Sadly, in what was the most unfortunate placement of works, James Dodd's abstract logo wall-painting, on the fourth wall of this room, was completely overwhelmed by TextaQueen's work. A shame, because his robotic, pseudo-Islamic piece was in many ways the most subtly engaging work in the show.
Starlie Geikie's DVD projection installation was, to me, over-determined. It had everything: two-tone painted walls with big gothic and script lettering (saying 'Vain' and 'Rebellious'); a suspended projection screen above a pile of eighteen cast black wax chainsaws; and a set of framed video stills heat-printed on to tapestry fabric with highlights of metallic thread. The video showed Geikie in blurry black and white running through a lake/swamp landscape, being pursued by an unknown entity, the amplified soundtrack of heavy breathing (designed by Simon Maidment) running the course of three or four loops of vision. The didactic material made claims for female victimhood and/or emancipation, the chainsaws with their floppy blades a signifier of male impotency, apparently. The video piece was a strong element, I could have done without the rest.

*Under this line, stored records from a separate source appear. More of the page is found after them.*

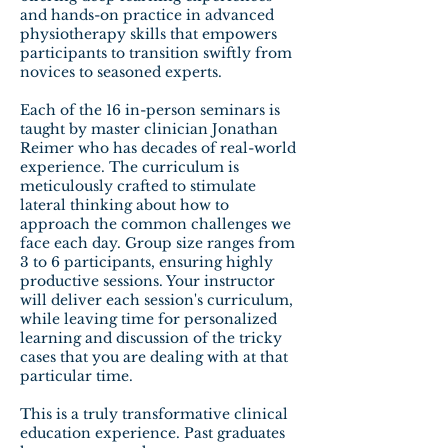
and hands-on practice in advanced
physiotherapy skills that empowers
participants to transition swiftly from
novices to seasoned experts.
Each of the 16 in-person seminars is
taught by master clinician Jonathan
Reimer who has decades of real-world
experience. The curriculum is
meticulously crafted to stimulate
lateral thinking about how to
approach the common challenges we
face each day. Group size ranges from
3 to 6 participants, ensuring highly
productive sessions. Your instructor
will deliver each session's curriculum,
while leaving time for personalized
learning and discussion of the tricky
cases that you are dealing with at that
particular time.
This is a truly transformative clinical
education experience. Past graduates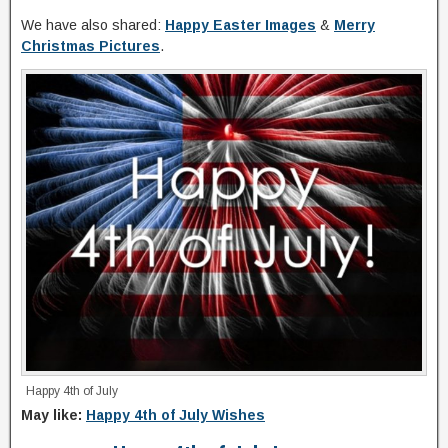
We have also shared:
Happy Easter Images
&
Merry
Christmas Pictures
.
Happy 4th of July
May like:
Happy 4th of July Wishes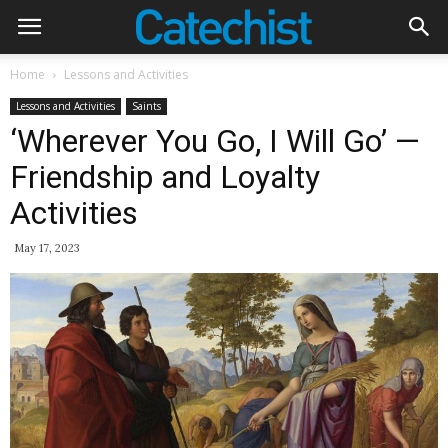
Home
Lessons and Activities
Lessons and Activities
Saints
‘Wherever You Go, I Will Go’ —
Friendship and Loyalty
Activities
May 17, 2023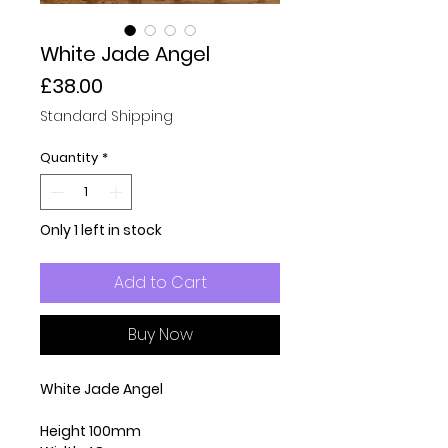
White Jade Angel
Price
£38.00
Standard Shipping
Quantity
*
Only 1 left in stock
Add to Cart
Buy Now
White Jade Angel
Height 100mm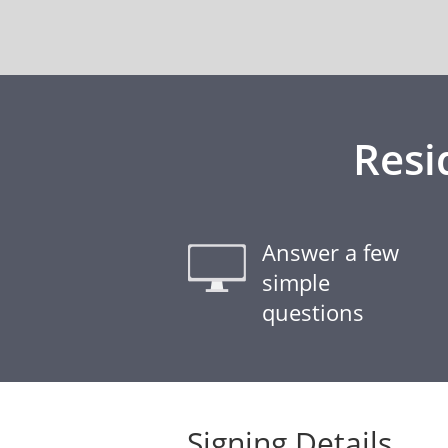
Resi
Answer a few
simple
questions
Signing Details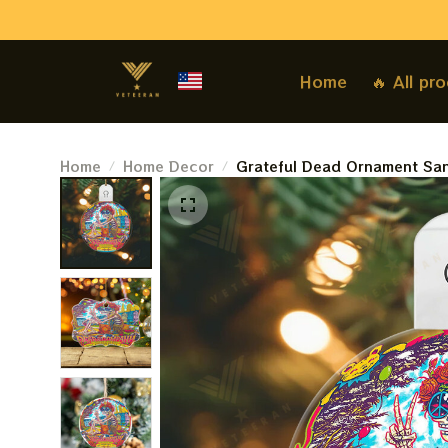
Home
🔥 All pr
Home
Home Decor
Grateful Dead Ornament San
Best Ornament For Family, X
2023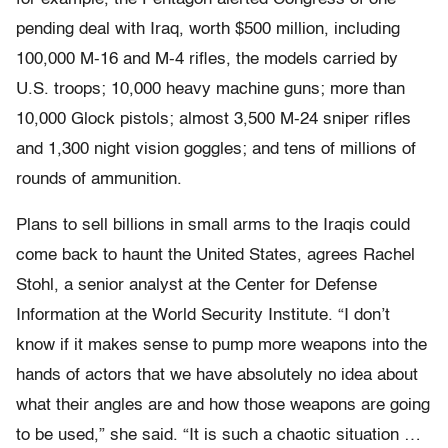
pending deal with Iraq, worth $500 million, including
100,000 M-16 and M-4 rifles, the models carried by
U.S. troops; 10,000 heavy machine guns; more than
10,000 Glock pistols; almost 3,500 M-24 sniper rifles
and 1,300 night vision goggles; and tens of millions of
rounds of ammunition.
Plans to sell billions in small arms to the Iraqis could
come back to haunt the United States, agrees Rachel
Stohl, a senior analyst at the Center for Defense
Information at the World Security Institute. “I don’t
know if it makes sense to pump more weapons into the
hands of actors that we have absolutely no idea about
what their angles are and how those weapons are going
to be used,” she said. “It is such a chaotic situation …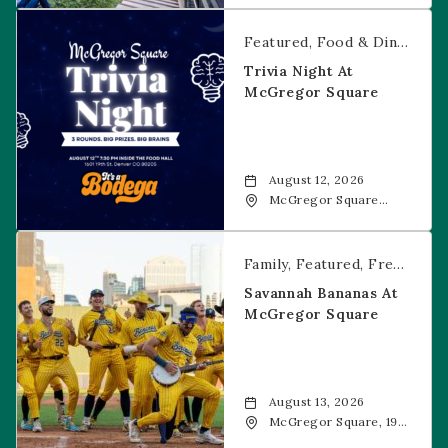
CO, 80202
Trivia Night at McGregor Square
Featured
Food & Dining
Fr
Trivia Night At
McGregor Square
August 12, 2026
McGregor Square
Food + Drink, 1601 19th
Street, Denver, 80202
Savannah Bananas at McGregor Square
Family
Featured
Free Event
Savannah Bananas At
McGregor Square
August 13, 2026
McGregor Square, 1901
Wazee Street, Denver,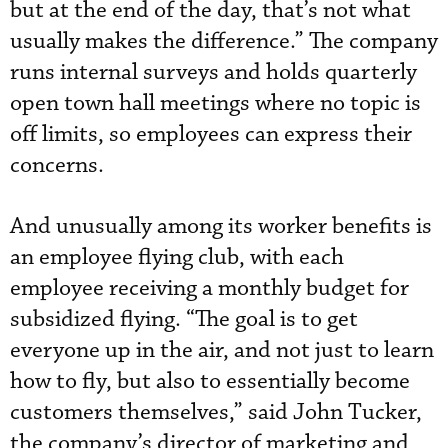
but at the end of the day, that’s not what
usually makes the difference.” The company
runs internal surveys and holds quarterly
open town hall meetings where no topic is
off limits, so employees can express their
concerns.
And unusually among its worker benefits is
an employee flying club, with each
employee receiving a monthly budget for
subsidized flying. “The goal is to get
everyone up in the air, and not just to learn
how to fly, but also to essentially become
customers themselves,” said John Tucker,
the company’s director of marketing and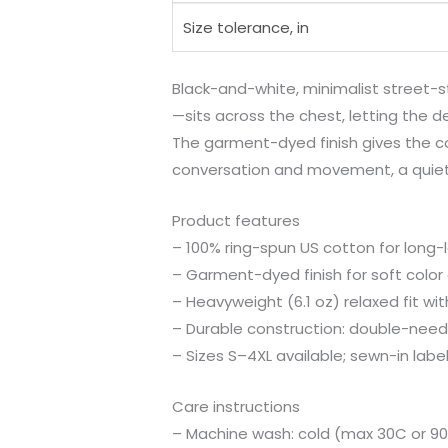
Size tolerance, in
Black-and-white, minimalist street-s
—sits across the chest, letting the d
The garment-dyed finish gives the colo
conversation and movement, a quiet
Product features
– 100% ring-spun US cotton for long-
– Garment-dyed finish for soft color 
– Heavyweight (6.1 oz) relaxed fit wit
– Durable construction: double-need
– Sizes S–4XL available; sewn-in lab
Care instructions
– Machine wash: cold (max 30C or 90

Tim Silver's crayon-cast skateboards were coloured light blue, a reference, as the artist said during the floortalk, to certain works by the late Cuban born American artist Felix Gonzalez-Torres. In the exhibition context the colour signalled boyhood too, and as well as signifying the advertised connections with street (boarding), and Pop (mass-producing a mass-produced object). Despite the remnants of theatrical wheel-tracks and grind-marks on the walls, the broken cast boards suggested a bunch of smashed toys.
I must say that I had the pleasure of hanging out with many of the Primavera crew during the installation of the show and after, and it was great fun.